An exact copy of every entry below is required, and no picture may appear in it.

Entries taken from a collection
+ + +
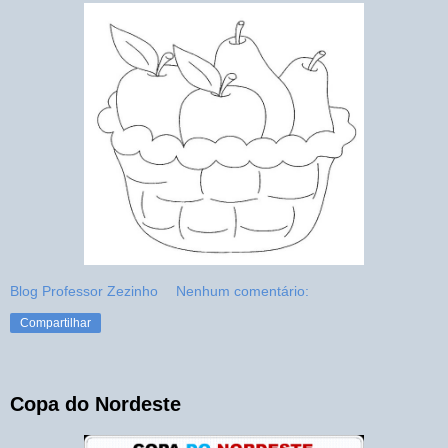
Blog Professor Zezinho
Nenhum comentário:
Compartilhar
Copa do Nordeste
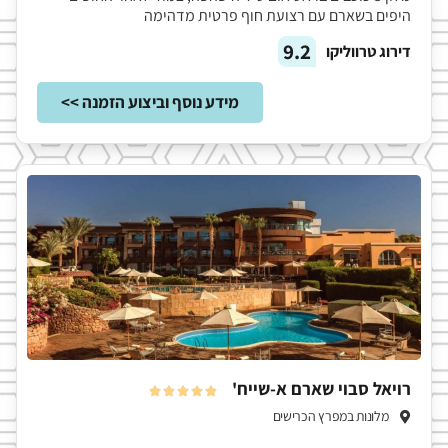
היפים בשארם עם רצועת חוף פרטית מדהימה
9.2
דירוג טרווליקו
מידע נוסף וביצוע הזמנה >>
רויאל סבוי שארם א-שייח'





מלונות במפרץ הכרישים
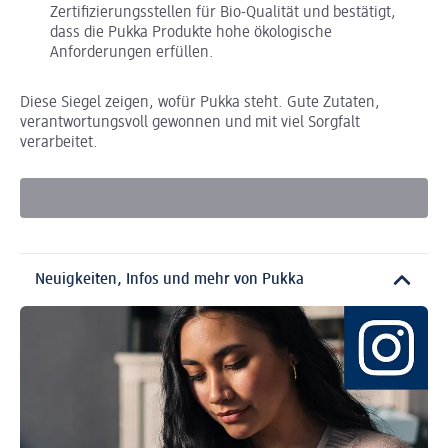
Zertifizierungsstellen für Bio-Qualität und bestätigt,
dass die Pukka Produkte hohe ökologische
Anforderungen erfüllen.
Diese Siegel zeigen, wofür Pukka steht. Gute Zutaten,
verantwortungsvoll gewonnen und mit viel Sorgfalt
verarbeitet.
Neuigkeiten, Infos und mehr von Pukka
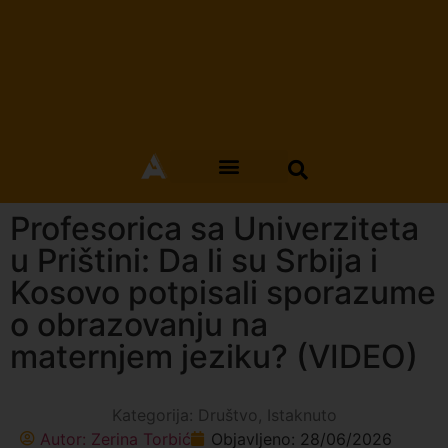
Profesorica sa Univerziteta
u Prištini: Da li su Srbija i
Kosovo potpisali sporazume
o obrazovanju na
maternjem jeziku? (VIDEO)
Kategorija:
Društvo
,
Istaknuto
Autor:
Zerina Torbić
Objavljeno:
28/06/2026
+ + +
PROBLEM SOLUTION -
Blog Professor Zezinho
Nenhum comentário:
Compartilhar
Copa do Nordeste
היפים בשארם עם רצועת חוף פרטית מדהימה
9.2
דירוג טרווליקו
מידע נוסף וביצוע הזמנה >>
רויאל סבוי שארם א-שייח'





מלונות במפרץ הכרישים
Zertifizierungsstellen für Bio-Qualität und bestätigt,
dass die Pukka Produkte hohe ökologische
Anforderungen erfüllen.
Diese Siegel zeigen, wofür Pukka steht. Gute Zutaten,
verantwortungsvoll gewonnen und mit viel Sorgfalt
verarbeitet.
Neuigkeiten, Infos und mehr von Pukka
Profesorica sa Univerziteta
u Prištini: Da li su Srbija i
Kosovo potpisali sporazume
o obrazovanju na
maternjem jeziku? (VIDEO)
Kategorija:
Društvo
,
Istaknuto
Autor:
Zerina Torbić
Objavljeno:
28/06/2026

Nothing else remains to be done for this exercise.